# RECORDS SUPPLIED
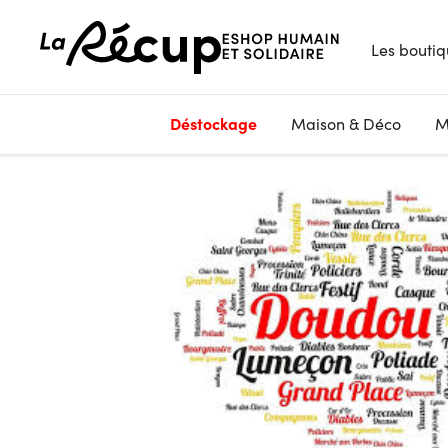
Les boutiq
Déstockage
Maison & Déco
M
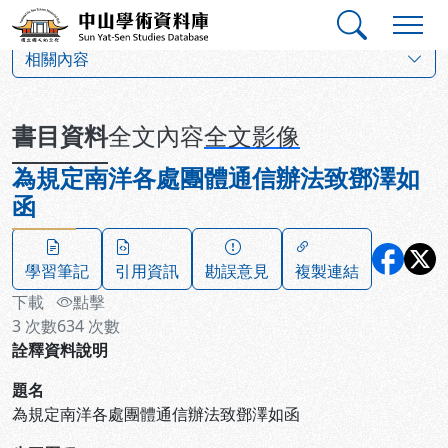
跳到主要內容
:::
:::
中山學術資料庫
:::
相關內容
書目資料
全文內容
全文影像
為規定南洋各處團體通信辦法致鄧澤如
函
學習筆記
引用資訊
勘誤意見
複製連結
下載
點擊
3
次數
634
次數
詮釋資料說明
題名
為規定南洋各處團體通信辦法致鄧澤如函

# INSTRUCTIONS FOR THE TASK
Each record should be printed exactly as it appears, leaving the pictures out.

# REPLY
Les boutiq
Déstockage
Maison & Déco
M
跳到主要內容
:::
:::
中山學術資料庫
:::
相關內容
書目資料
全文內容
全文影像
為規定南洋各處團體通信辦法致鄧澤如
函
學習筆記
引用資訊
勘誤意見
複製連結
下載
點擊
3
次數
634
次數
詮釋資料說明
題名
為規定南洋各處團體通信辦法致鄧澤如函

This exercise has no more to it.